[Stored data entries]
---------------
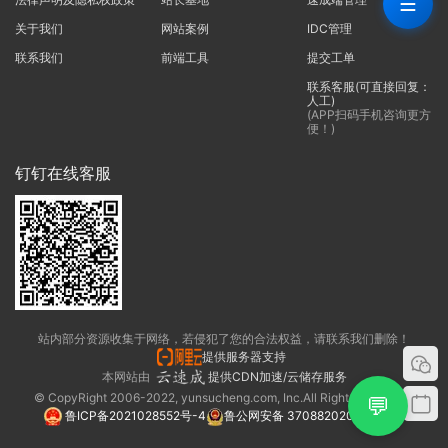
☰
关于我们
网站案例
IDC管理
联系我们
前端工具
提交工单
联系客服(可直接回复：
人工)
(APP扫码手机咨询更方
便！)
钉钉在线客服
站内部分资源收集于网络，若侵犯了您的合法权益，请联系我们删除！
提供服务器支持
本网站由
提供CDN加速/云储存服务
© CopyRight 2006-2022, yunsucheng.com, Inc.All Rights Reserved.
💬
鲁ICP备2021028552号-4
鲁公网安备 37088202000325号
---------------
Please copy the data shown above, line by line and exactly, omitting the images.

Reply to the exercise
☰
关于我们
网站案例
IDC管理
联系我们
前端工具
提交工单
联系客服(可直接回复：
人工)
(APP扫码手机咨询更方
便！)
钉钉在线客服
站内部分资源收集于网络，若侵犯了您的合法权益，请联系我们删除！
提供服务器支持
本网站由
提供CDN加速/云储存服务
© CopyRight 2006-2022, yunsucheng.com, Inc.All Rights Reserved.
💬
鲁ICP备2021028552号-4
鲁公网安备 37088202000325号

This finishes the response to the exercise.